Billions of dollars have been allocated toward the shift away from the internal combustion engine and towards electric vehicles. But we know that automakers aren’t exactly doing this out of the goodness of their hearts.
The car business’ move toward EVs serves as a way of meeting ambitious emission targets as the U.S. and other nations look for ways to increase adoption of zero-emission vehicles. And while some car makers have become more comfortable with the future of the market, others are still, well, not exactly pleased.
Take Stellantis, for example. Carlos Tavares, the chief executive of the owner of brands like Jeep, Dodge and Chrysler, recently told Reuters that the associated costs for transitioning to electrics were “beyond the limit” for automakers.
He claims the cost of electrification are 50% more than those of a conventional vehicle, and says, “There is no way we can transfer 50% of additional costs to the final consumer because most parts of the middle class will not be able to pay.”

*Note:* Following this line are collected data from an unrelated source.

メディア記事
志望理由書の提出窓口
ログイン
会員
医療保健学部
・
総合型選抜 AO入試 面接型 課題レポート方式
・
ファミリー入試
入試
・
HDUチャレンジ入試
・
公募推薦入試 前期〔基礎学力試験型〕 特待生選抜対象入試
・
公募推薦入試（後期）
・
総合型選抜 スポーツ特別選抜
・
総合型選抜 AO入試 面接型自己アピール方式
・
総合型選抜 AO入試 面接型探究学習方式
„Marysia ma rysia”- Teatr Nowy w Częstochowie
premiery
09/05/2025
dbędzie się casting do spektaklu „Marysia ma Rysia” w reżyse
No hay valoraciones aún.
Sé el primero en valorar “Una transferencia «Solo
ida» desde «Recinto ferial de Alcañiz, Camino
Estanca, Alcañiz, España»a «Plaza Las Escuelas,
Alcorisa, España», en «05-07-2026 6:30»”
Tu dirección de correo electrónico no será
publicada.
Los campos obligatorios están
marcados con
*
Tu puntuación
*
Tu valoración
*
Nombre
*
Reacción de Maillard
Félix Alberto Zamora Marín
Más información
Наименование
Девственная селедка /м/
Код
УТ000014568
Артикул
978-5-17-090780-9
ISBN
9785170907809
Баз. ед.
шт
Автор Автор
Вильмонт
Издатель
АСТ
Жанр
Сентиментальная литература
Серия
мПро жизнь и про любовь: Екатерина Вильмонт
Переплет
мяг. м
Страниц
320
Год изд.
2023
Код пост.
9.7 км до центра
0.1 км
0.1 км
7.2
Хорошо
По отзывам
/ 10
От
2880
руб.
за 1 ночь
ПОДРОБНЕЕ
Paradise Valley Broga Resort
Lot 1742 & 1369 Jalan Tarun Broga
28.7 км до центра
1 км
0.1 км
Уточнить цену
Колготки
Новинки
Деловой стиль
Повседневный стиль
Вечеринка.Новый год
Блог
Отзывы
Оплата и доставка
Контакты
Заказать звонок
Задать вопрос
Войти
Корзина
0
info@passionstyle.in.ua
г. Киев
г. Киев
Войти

And if they don’t pass along the associated costs, says Tavares, then slimmer profit margins would result -- with both potential paths ultimately leading to cutbacks. To boot, he says, the speed at which automakers are being tasked with these developments is “counter productive,” and quality could suffer.
While Stellantis is raising the alarm on the cost and pace of these developments, other industry experts are taking a more neutral tone. For example, Reuters points to forecasts that show the scale of EVs is already driving down their costs, and that the electric motor and internal combustion engine could be more or less equal from a cost standpoint in the latter part of this decade.
In the meantime, Stellantis is focusing on immense productivity improvements and -- yes -- money, with 30 billion euros earmarked for EV development between now and 2025.